■ EXERCISE DESCRIPTION ■
Search the records for "effects". Copy every line where it appears.

Data extracted from a collection:
════════════════

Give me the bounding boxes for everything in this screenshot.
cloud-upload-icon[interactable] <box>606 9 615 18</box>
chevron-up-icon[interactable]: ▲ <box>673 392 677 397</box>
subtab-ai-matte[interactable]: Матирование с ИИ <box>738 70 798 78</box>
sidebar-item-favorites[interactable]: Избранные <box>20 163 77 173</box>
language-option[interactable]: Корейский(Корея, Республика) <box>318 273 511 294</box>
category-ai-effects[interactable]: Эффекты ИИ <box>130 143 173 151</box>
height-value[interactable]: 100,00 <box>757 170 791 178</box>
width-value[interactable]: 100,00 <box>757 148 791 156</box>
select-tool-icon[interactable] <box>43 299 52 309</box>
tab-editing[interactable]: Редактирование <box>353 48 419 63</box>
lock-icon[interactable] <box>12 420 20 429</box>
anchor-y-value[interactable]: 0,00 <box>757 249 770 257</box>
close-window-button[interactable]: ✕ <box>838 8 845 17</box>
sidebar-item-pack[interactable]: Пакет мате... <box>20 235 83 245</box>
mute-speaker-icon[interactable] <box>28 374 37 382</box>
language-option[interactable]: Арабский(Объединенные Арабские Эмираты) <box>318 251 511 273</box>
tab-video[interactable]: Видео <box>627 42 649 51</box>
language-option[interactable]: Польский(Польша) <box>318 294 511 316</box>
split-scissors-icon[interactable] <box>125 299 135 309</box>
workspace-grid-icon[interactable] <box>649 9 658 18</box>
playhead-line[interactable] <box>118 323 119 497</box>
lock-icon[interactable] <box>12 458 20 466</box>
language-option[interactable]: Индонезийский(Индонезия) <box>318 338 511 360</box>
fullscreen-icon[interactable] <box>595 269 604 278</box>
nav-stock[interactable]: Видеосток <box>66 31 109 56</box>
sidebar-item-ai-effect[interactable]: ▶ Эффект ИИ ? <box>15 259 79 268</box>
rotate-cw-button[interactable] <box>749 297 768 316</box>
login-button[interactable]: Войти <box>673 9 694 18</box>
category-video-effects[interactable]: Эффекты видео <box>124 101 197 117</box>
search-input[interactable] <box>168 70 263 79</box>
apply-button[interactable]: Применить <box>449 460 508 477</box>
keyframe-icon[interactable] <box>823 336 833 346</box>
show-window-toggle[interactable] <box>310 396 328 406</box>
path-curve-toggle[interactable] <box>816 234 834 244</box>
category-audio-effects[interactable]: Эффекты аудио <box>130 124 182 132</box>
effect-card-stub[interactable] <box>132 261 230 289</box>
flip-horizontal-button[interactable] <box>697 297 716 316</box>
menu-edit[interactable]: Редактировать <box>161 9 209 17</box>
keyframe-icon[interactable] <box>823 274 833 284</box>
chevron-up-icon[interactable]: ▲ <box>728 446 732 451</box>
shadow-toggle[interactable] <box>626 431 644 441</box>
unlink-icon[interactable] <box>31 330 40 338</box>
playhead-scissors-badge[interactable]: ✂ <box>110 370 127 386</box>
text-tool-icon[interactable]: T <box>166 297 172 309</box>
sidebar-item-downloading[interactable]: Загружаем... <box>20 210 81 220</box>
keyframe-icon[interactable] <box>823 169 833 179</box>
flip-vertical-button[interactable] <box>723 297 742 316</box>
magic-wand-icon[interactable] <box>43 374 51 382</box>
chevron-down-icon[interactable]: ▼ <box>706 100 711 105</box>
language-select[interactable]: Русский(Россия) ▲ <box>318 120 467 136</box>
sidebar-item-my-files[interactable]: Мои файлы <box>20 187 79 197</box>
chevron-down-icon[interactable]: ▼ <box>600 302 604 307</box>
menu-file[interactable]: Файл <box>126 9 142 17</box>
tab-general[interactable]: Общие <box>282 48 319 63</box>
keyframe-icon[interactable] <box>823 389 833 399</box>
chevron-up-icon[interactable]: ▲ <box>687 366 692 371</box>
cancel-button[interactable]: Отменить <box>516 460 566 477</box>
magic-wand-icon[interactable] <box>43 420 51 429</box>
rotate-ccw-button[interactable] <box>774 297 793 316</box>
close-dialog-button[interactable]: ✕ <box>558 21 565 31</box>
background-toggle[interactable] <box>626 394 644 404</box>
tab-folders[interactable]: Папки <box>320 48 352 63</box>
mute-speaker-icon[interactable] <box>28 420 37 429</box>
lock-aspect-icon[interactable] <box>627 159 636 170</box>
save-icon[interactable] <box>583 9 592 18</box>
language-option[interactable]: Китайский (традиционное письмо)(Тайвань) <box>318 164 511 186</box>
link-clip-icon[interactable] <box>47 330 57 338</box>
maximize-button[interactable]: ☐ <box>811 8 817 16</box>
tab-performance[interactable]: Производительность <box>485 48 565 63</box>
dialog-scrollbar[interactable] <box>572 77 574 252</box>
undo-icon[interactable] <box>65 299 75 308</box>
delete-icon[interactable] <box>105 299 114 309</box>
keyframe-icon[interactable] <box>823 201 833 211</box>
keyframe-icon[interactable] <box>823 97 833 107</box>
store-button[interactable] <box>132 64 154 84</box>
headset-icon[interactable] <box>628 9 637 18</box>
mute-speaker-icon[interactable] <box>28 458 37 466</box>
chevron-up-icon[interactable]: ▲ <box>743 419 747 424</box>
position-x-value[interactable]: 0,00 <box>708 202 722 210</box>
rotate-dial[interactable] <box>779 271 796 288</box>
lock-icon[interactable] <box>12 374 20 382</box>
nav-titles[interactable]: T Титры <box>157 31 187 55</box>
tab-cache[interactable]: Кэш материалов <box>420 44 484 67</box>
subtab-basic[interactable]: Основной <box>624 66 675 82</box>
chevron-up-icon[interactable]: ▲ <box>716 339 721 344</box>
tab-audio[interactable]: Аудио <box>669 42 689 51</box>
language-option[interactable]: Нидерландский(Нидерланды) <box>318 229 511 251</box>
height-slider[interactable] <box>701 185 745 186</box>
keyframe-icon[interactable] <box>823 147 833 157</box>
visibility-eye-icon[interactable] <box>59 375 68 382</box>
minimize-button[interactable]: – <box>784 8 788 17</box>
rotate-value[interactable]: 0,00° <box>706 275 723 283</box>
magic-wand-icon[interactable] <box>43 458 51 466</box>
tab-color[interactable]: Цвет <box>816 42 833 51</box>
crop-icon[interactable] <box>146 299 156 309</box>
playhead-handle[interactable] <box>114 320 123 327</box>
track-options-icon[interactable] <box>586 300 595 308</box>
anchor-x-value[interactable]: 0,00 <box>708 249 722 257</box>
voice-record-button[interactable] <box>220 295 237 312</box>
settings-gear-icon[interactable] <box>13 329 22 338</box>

════════════════

■ WRITTEN RESPONSE ■
category-ai-effects[interactable]: Эффекты ИИ <box>130 143 173 151</box>
category-video-effects[interactable]: Эффекты видео <box>124 101 197 117</box>
category-audio-effects[interactable]: Эффекты аудио <box>130 124 182 132</box>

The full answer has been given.